Tell how many lines contain the string "川崎医療福祉大学" in the material underneath; the reply is that number and no more.

# [Source data]
○ ○ ○ ○ ○ ○ ○

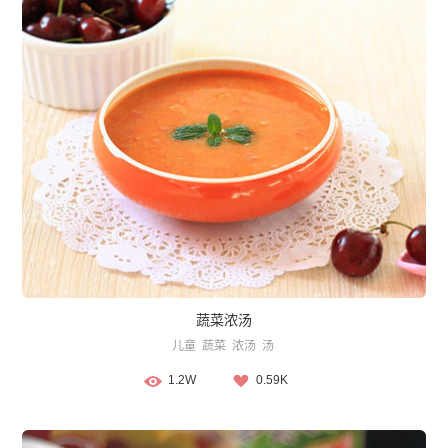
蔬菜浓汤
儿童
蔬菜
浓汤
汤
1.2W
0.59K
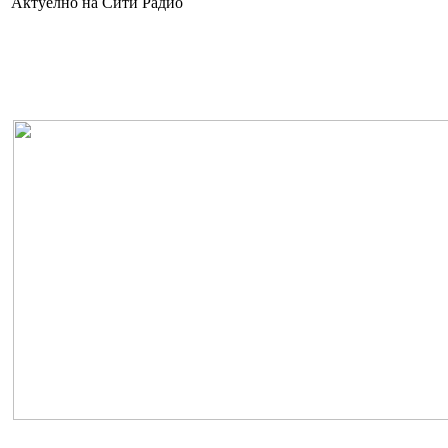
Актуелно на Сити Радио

○ ○ ○ ○ ○ ○ ○

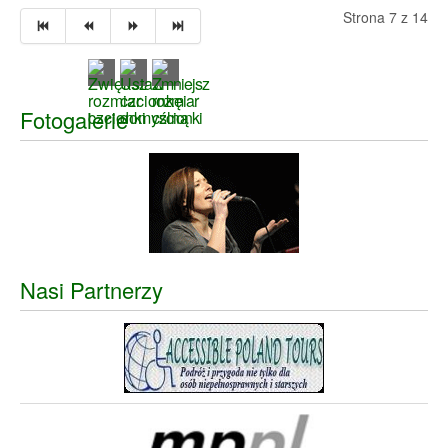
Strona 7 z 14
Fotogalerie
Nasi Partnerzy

○ ○ ○ ○ ○ ○ ○

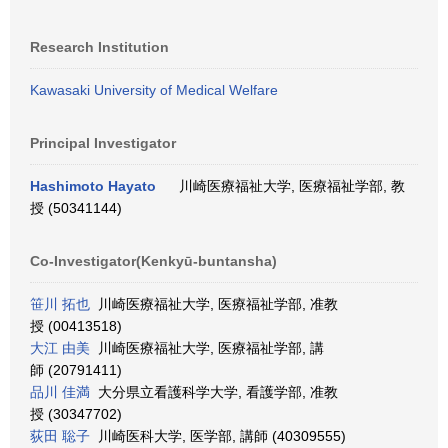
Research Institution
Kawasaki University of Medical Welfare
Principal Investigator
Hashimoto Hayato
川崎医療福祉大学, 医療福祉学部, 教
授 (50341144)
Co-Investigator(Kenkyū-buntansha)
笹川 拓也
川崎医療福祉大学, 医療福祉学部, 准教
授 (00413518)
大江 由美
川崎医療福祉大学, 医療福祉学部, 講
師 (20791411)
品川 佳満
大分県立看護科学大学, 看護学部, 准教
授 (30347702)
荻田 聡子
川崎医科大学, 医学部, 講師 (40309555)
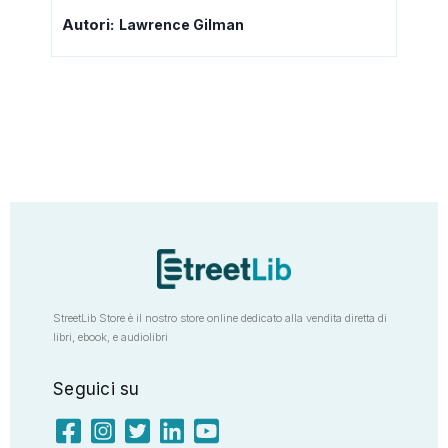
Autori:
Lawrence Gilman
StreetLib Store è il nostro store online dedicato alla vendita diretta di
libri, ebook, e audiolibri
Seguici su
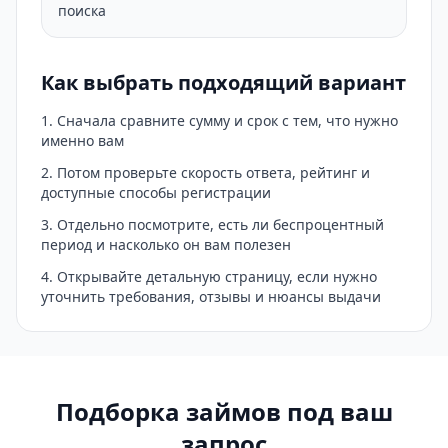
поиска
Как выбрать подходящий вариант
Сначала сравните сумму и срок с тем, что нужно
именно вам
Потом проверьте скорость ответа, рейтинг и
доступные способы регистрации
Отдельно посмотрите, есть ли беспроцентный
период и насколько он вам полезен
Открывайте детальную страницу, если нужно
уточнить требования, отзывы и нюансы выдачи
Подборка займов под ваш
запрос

○ ○ ○ ○ ○ ○ ○

# [Solved problem]
3